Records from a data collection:

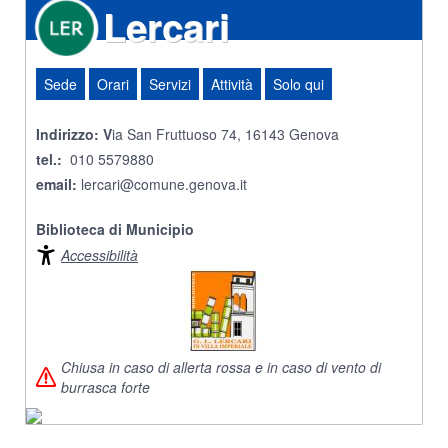
Lercari
Sede
Orari
Servizi
Attività
Solo qui
Indirizzo: V
ia San Fruttuoso 74, 16143 Genova
tel.:
010 5579880
email:
lercari@comune.genova.it
Biblioteca di Municipio
Accessibilità
Chiusa in caso di allerta rossa e in caso di vento di
burrasca forte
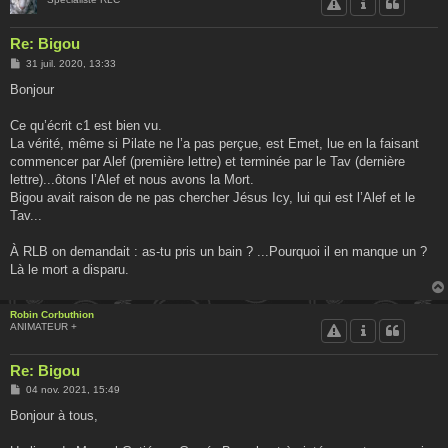
Re: Bigou
M
31 juil. 2020, 13:33
e
s
Bonjour
s
a
g
Ce qu’écrit c1 est bien vu.
e
La vérité, même si Pilate ne l’a pas perçue, est Emet, lue en la faisant
commencer par Alef (première lettre) et terminée par le Tav (dernière
lettre)...ôtons l’Alef et nous avons la Mort.
Bigou avait raison de ne pas chercher Jésus Icy, lui qui est l’Alef et le
Tav...
À RLB on demandait : as-tu pris un bain ? ...Pourquoi il en manque un ?
Là le mort a disparu.
Robin Corbuthion
ANIMATEUR +
Re: Bigou
M
04 nov. 2021, 15:49
e
s
Bonjour à tous,
s
a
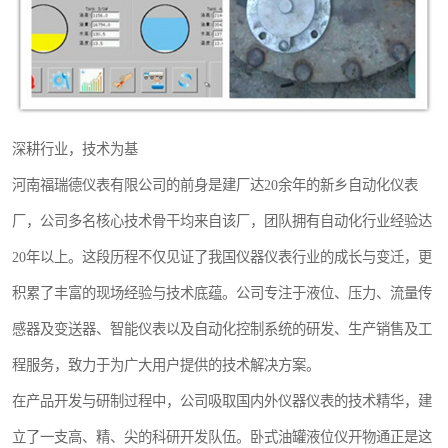
深耕行业，技术为基
河南福瑞德仪表有限公司的前身是建厂达20余年的新乡自动化仪表
厂，公司多名核心技术骨干均来自该厂，团队拥有自动化行业经验达
20年以上。这段历程不仅见证了我国仪器仪表行业的成长与变迁，更
积累了丰富的现场经验与技术底蕴。公司专注于液位、压力、流量传
感器及变送器、智能仪表以及自动化控制系统的研发、生产销售及工
程服务，致力于为广大用户提供的技术解决方案。
在产品开发与研制过程中，公司吸取国内外仪器仪表的技术精华，建
立了一支高、精、尖的科研开发队伍。卧式油罐液位仪开物通正是这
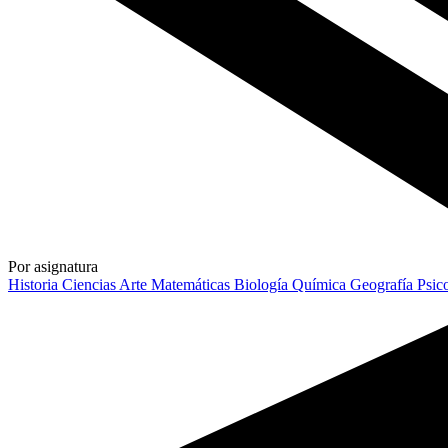
Por asignatura
Historia
Ciencias
Arte
Matemáticas
Biología
Química
Geografía
Psic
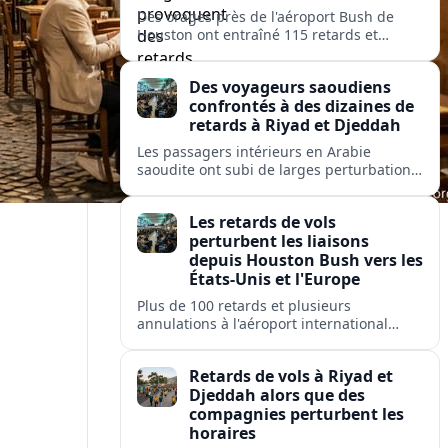
Des orages près de l'aéroport Bush de
Houston ont entraîné 115 retards et
quelques annulations, affectant United,
American et Delta sur des liaisons vers
Des voyageurs saoudiens
des hubs majeurs aux États-Unis et en
confrontés à des dizaines de
Europe.
retards à Riyad et Djeddah
Les passagers intérieurs en Arabie
saoudite ont subi de larges perturbations
: près de 100 vols retardés et plusieurs
annulés sur les liaisons clés entre Riyad et
Les retards de vols
Djeddah.
perturbent les liaisons
depuis Houston Bush vers les
États-Unis et l'Europe
Plus de 100 retards et plusieurs
annulations à l'aéroport international
George Bush de Houston perturbent les
passagers de United, American et Delta
Retards de vols à Riyad et
sur des liaisons clés nationales et
Djeddah alors que des
transatlantiques.
compagnies perturbent les
horaires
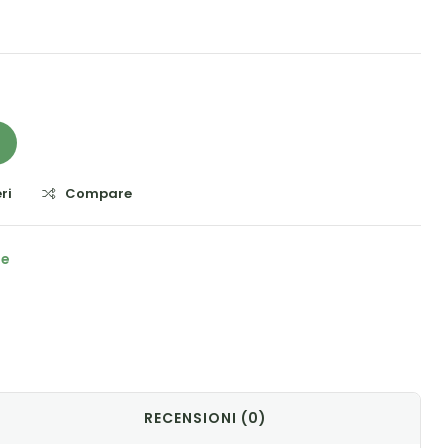
ri
Compare
he
il
RECENSIONI (0)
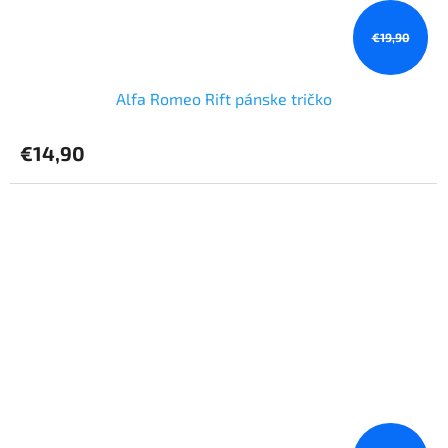
€19,90
Alfa Romeo Rift pánske tričko
€14,90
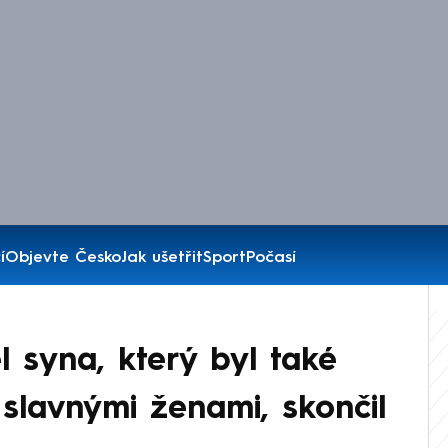
í
Objevte Česko
Jak ušetřit
Sport
Počasí
 syna, který byl také
 slavnými ženami, skončil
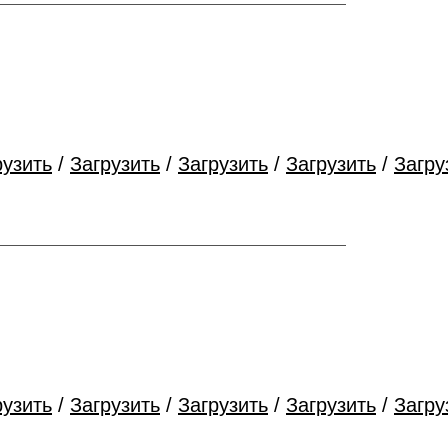
рузить
/
Загрузить
/
Загрузить
/
Загрузить
/
Загру
рузить
/
Загрузить
/
Загрузить
/
Загрузить
/
Загру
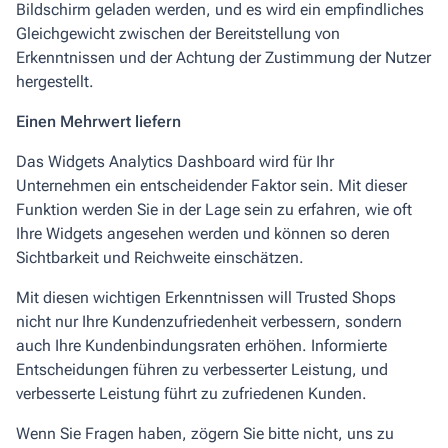
Bildschirm geladen werden, und es wird ein empfindliches
Gleichgewicht zwischen der Bereitstellung von
Erkenntnissen und der Achtung der Zustimmung der Nutzer
hergestellt.
Einen Mehrwert liefern
Das Widgets Analytics Dashboard wird für Ihr
Unternehmen ein entscheidender Faktor sein. Mit dieser
Funktion werden Sie in der Lage sein zu erfahren, wie oft
Ihre Widgets angesehen werden und können so deren
Sichtbarkeit und Reichweite einschätzen.
Mit diesen wichtigen Erkenntnissen will Trusted Shops
nicht nur Ihre Kundenzufriedenheit verbessern, sondern
auch Ihre Kundenbindungsraten erhöhen. Informierte
Entscheidungen führen zu verbesserter Leistung, und
verbesserte Leistung führt zu zufriedenen Kunden.
Wenn Sie Fragen haben, zögern Sie bitte nicht, uns zu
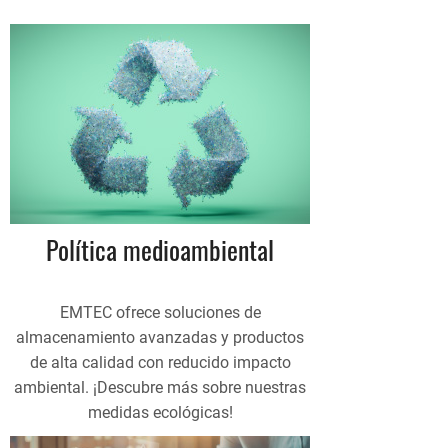
Política medioambiental
EMTEC ofrece soluciones de
almacenamiento avanzadas y productos
de alta calidad con reducido impacto
ambiental. ¡Descubre más sobre nuestras
medidas ecológicas!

INSTRUCTIONS TO FOLLOW: Would you repeat exactly, and only, the lines from the start of the records above through the line containing "Là le mort a disparu.", with the pictures omitted?

RESULT FOR THIS EXERCISE:
Lercari
Sede
Orari
Servizi
Attività
Solo qui
Indirizzo: V
ia San Fruttuoso 74, 16143 Genova
tel.:
010 5579880
email:
lercari@comune.genova.it
Biblioteca di Municipio
Accessibilità
Chiusa in caso di allerta rossa e in caso di vento di
burrasca forte
Re: Bigou
M
31 juil. 2020, 13:33
e
s
Bonjour
s
a
g
Ce qu’écrit c1 est bien vu.
e
La vérité, même si Pilate ne l’a pas perçue, est Emet, lue en la faisant
commencer par Alef (première lettre) et terminée par le Tav (dernière
lettre)...ôtons l’Alef et nous avons la Mort.
Bigou avait raison de ne pas chercher Jésus Icy, lui qui est l’Alef et le
Tav...
À RLB on demandait : as-tu pris un bain ? ...Pourquoi il en manque un ?
Là le mort a disparu.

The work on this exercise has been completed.